People were trying to show me their driver's licence photo, thinking that that was what I was looking for. But it wasn't, with everyone masked a driver's licence photo is useless. I just needed to check that the name on the licence or other ID was the same as the name on the vaccination proof. It's a small town so a lot of people I recognized anyway.

One person said, "Hi! I'm Jerry's Mom!"

Jerry's mom?!? Who the heck is Jerry? Then I remembered. Jerry is a dog and I used to walk with Jerry and his 'Mom' when Hapi was alive. But by the time I remembered she was gone.

Hi Jerry's Mom!

Saturday, April 25, 2020

Malt Bread II


I baked the Malt Bread last night, had a toasted slice this morning. Needs a bit more sugar, as my brother's partner had written in the margin of the recipe.

Yesterday we got two (!!) Emergency Alerts from the RCMP, warning us of another shooting incident and then telling us it was over. As it turned out there were actually 4 incidents around Halifax that they had to investigate, 3 were false alarms and the 4th ended with a couple of arrests but no injuries or deaths. But at least they seemed to have learned something from last weekend. I'll definitely put up with Emergency Alerts even if they are false alarms. Hapi's afternoon walk got postponed as a result but that's okay, for me at any rate. Hapi wasn't so happy about it.

There was a virtual vigil last night, I listened to part of it. There's only so many speeches and so much sad music that I can deal with. When I did take Hapi for her walk around the neighbourhood I wore a red bandanna face mask in honour of mourning and saw many red hearts and flags hanging from or displayed in windows. Several people hung out Nova Scotia tartan scarves by their doors.

Last week I was so happy to be well again and able to get out of the house and enjoy the beginnings of Spring, this week it's been shock, anger and grief. I don't know what next week will bring.

I've been listening to a lot of John Prine lately, sad loss to Covid-19. Here's one of my favourites:

Wednesday, April 22, 2020

April is the cruelest month

I'm feeling groggy this morning. I should be out with Hapi but I am still trying to wake up. The rain has stopped and now it is windy and cold, after a really lovely weather day yesterday.

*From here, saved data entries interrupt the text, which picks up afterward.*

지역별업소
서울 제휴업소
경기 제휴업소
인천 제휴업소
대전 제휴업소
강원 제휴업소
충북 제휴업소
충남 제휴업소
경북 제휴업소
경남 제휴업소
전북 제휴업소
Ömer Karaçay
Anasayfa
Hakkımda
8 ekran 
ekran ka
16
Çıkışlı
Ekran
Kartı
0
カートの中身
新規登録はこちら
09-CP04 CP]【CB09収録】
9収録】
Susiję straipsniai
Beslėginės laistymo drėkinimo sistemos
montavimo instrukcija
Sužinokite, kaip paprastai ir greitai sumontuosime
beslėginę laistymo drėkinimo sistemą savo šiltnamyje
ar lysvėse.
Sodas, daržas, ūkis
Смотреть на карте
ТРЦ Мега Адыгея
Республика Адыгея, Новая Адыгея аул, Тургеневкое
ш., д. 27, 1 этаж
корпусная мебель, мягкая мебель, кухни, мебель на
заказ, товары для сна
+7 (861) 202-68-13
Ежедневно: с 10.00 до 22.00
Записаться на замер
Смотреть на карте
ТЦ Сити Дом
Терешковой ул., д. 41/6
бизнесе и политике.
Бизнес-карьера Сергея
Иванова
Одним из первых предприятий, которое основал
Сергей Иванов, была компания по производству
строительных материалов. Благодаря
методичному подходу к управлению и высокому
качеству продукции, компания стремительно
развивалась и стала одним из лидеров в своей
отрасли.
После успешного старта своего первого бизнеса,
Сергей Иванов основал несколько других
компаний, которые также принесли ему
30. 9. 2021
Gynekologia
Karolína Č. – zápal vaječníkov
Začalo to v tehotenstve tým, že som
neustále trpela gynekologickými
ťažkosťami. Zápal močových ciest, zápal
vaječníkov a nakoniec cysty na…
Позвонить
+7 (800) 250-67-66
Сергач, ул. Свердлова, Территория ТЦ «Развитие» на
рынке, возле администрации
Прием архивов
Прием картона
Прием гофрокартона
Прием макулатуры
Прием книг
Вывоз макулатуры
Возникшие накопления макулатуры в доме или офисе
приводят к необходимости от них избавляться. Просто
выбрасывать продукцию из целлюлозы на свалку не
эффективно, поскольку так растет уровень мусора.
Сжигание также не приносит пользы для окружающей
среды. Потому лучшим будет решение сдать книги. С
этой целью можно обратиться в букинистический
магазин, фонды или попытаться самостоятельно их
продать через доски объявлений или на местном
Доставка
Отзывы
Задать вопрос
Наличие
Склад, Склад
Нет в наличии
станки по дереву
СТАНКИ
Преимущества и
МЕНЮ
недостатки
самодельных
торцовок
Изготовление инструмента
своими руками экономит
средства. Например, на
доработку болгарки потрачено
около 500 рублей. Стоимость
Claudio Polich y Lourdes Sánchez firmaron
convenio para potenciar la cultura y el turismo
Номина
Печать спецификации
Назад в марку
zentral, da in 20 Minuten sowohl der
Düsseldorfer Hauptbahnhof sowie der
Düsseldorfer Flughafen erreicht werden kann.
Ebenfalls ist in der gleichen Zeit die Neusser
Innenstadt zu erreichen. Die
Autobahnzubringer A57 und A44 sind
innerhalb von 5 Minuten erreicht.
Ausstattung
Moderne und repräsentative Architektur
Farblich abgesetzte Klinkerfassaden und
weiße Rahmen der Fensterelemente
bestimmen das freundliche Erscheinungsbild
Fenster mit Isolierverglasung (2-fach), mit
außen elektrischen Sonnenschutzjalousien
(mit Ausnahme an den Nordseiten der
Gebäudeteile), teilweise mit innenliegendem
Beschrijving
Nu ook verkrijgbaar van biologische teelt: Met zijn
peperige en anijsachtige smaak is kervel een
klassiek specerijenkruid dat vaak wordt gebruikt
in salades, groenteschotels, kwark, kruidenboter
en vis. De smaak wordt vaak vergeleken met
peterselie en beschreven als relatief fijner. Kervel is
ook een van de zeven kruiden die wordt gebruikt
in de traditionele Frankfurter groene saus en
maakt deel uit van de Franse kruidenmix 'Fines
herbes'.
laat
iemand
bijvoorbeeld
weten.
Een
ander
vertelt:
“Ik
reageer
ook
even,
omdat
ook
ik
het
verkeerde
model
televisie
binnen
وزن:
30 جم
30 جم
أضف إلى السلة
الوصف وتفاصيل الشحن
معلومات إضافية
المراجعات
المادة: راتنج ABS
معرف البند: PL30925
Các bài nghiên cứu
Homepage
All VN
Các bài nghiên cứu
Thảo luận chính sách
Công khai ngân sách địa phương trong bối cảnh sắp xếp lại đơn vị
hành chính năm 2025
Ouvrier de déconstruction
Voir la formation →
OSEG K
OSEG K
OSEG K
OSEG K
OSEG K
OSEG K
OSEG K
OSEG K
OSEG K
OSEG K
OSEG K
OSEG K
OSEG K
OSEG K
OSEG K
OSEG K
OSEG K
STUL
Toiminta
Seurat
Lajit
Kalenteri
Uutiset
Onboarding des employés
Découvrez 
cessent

I am trying not to dwell on recent events but it's hard. Right now people are angry that the RCMP used Twitter to warn folks about what was happening, but only a few people around rural Nova Scotia use Twitter. Some people died because the more widespread national Alert Ready system was not used, or even Facebook. This province has the lowest rate of internet access in the country; most of the inaccessibility is rural and in particular the area where the murders took place. So why Twitter?

Some local people took it upon themselves to go on the phone and call as many people as possible, but they did not know the crucial piece of information that the killer was dressed as a Mountie, so they said things like "don't open your door to anyone except a cop." How frustrating!

In other news, the crows are completely absent now. Busy elsewhere raising families. The two blue jays that were scarfing down half the birdseed at the feeder have relaxed a bit, now they just take seeds for themselves. I hope that means their hungry offspring are now grown up and not that they are gone for other more unfortunate reasons.

A local grey squirrel has been coming by, but whenever I see it I chase it off with a broomstick. It's not that I object to grey squirrels, but that it tips the feeder over and dumps half the seed on the ground. I kinda do object to grey squirrels—they are crowding out the native red squirrels—but it's not really their fault, they just do what they have to do to survive.

A friend sent me a link to a Roy Zimmerman parody of The Lion Sleeps Tonight called The Liar Tweets Tonight, a bit of humour in a bitter time. From there I ended up watching a video of Bonnie Raitt and John Prine singing Angel From Montgomery last November. Unrelated, but bittersweet.